Monday, September 6, 2010
They say that the north of Peru is known for its delicious food, its friendly people, and its calentura- both in temperature and in all things related to love. After my visit to Tumbes and Piura, I would say that the generalization is accurate. The food is definitely delicious. I ate ceviche everyday- the highlight being the ceviche that I ate on the beach prepared on the spot with fresh fish caught by fishermen. I stayed at a resort called Hoja de Palma, which is near Mancora- the surfing capitol and beach hotspot in Peru. Hoja de Palma is much more relaxed, without the crowd of Mancora nor the fiestas. I was amazed at the amount of sea life on the beach and saw everything from crabs (which rule the beach), to octopus, to seahorses, to oyesters, to sea turtles, to pelicans, to all kinds of fish, to vultures.
The last two days I spend in Sullana, which is a town in Piura, known for its parcelas or small agricultural farms.
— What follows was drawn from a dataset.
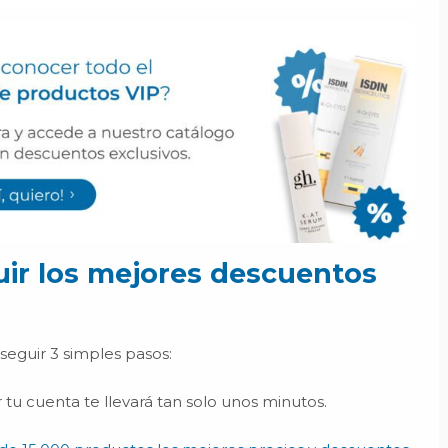
ir los mejores descuentos
seguir 3 simples pasos:
r tu cuenta te llevará tan solo unos minutos.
I stayed with the family of Placida, one of the women that I work with in Candelaria. Her family took me in as if I were their own and by the time I left I was the "sobrina" (niece) of the family. I immediately noticed that the political activity in the rural part of Peru appears to be stronger than in Lima. There are a lot more political parties and candidates and a lot more volunteers who canvass. One of my favorite slogans was "Stalin...es el cambio;" "Stalin es humilde."
I went to visit the parcela of Rafael, Placida's brother in law. He owns a small agricultural plot of 50 hectares. He grows lime, mangos, cotton, papaya, peanuts, beans, coconuts, sugarcane, and yuca and sent me home with a huge bag of these goodies. Over a case of beers, Rafael proceeded to tell me how small agricultural farms are suffering from takeovers by big impresas such as Dole, which has had a large presence in Sullana since 2001. Even if they form organizations, such as their's of 50 small agriculturalists, they simply cannot compete. Even though Dole has a foundation and says they are helping small time agriculturalists, they cant help all of them in Sullana, and the majority seem to be suffering.
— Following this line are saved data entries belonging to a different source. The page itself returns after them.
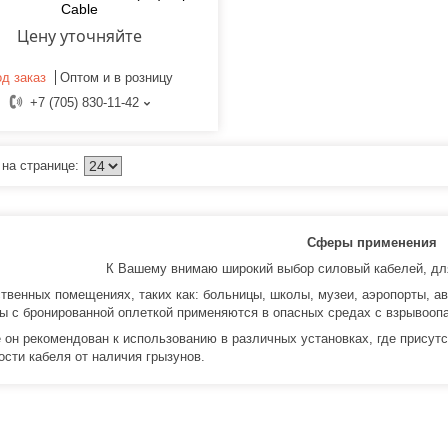
Cable
Цену уточняйте
д заказ
Оптом и в розницу
+7 (705) 830-11-42
Сферы применения
К Вашему внимаю широкий выбор силовый кабелей, дл
твенных помещениях, таких как: больницы, школы, музеи, аэропорты, ав
ы с бронированной оплеткой применяются в опасных средах с взрывооп
е он рекомендован к использованию в различных установках, где присут
ости кабеля от наличия грызунов.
I left my trip to the north with a reinforced sentiment that those with the least seem to always give the most.
For the last two election cycles in which Lourdes Flores has run for president, polls have always shown her with strong leads in the weeks before elections, but come election night, she has lost. This time she is running for mayor of Lima on the Partido Popular Cristiano political party ticket and it looks like the trend will continue. Recent revelations of her close ties to Cesar Castano, the owner of Peruvian Airlines, who is currently under suspicion of narco-trafficking, have caused her numbers to slide in the polls with the October elections fast approaching.
While this could signal yet another political disappointment for Lourdes, it also raises questions about the strength of her political party affiliation and Peru’s political party system overall. Perhaps, this is because the formal institutionalization of political parties under the Peruvian legal system did not happen until 2003. But there is also simply a culture of informality with political parties here. Parties are often created every election cycle to fill a vacuum of political institutions and ideas, but they are not sustainable. They are created out of necessity during elections years to organize campaigns rather than built over the long-term, based on political ideas and platforms.
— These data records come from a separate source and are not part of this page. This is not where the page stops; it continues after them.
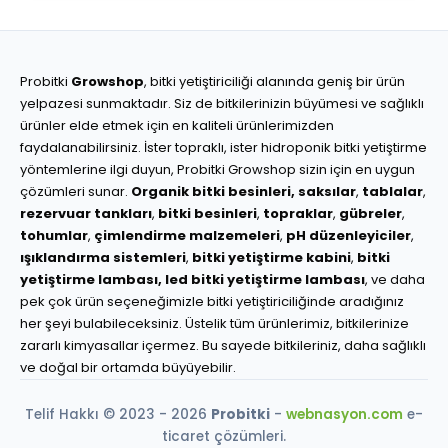
Probitki
Growshop
, bitki yetiştiriciliği alanında geniş bir ürün
yelpazesi sunmaktadır. Siz de bitkilerinizin büyümesi ve sağlıklı
ürünler elde etmek için en kaliteli ürünlerimizden
faydalanabilirsiniz. İster topraklı, ister hidroponik bitki yetiştirme
yöntemlerine ilgi duyun, Probitki Growshop sizin için en uygun
çözümleri sunar.
Organik bitki besinleri,
saksılar
,
tablalar
,
rezervuar tankları
,
bitki besinleri
,
topraklar
,
gübreler
,
tohumlar
,
çimlendirme malzemeleri
,
pH düzenleyiciler
,
ışıklandırma sistemleri
,
bitki yetiştirme kabini
,
bitki
yetiştirme lambası,
led bitki yetiştirme lambası
, ve daha
pek çok ürün seçeneğimizle bitki yetiştiriciliğinde aradığınız
her şeyi bulabileceksiniz. Üstelik tüm ürünlerimiz, bitkilerinize
zararlı kimyasallar içermez. Bu sayede bitkileriniz, daha sağlıklı
ve doğal bir ortamda büyüyebilir.
Telif Hakkı © 2023 - 2026
Probitki
-
webnasyon.com
e-
ticaret çözümleri.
Often, candidates in high profile races like Lima mayor or president form party alliances and then find candidates in the provinces and local areas to carry the name of the party bloc. After the election, the political party disappears only to be resurrected using the same name or another name in the next election cycle. Also common: political parties field candidates only at the municipal level and do not have national candidates or they are only national and struggle to find municipal candidates.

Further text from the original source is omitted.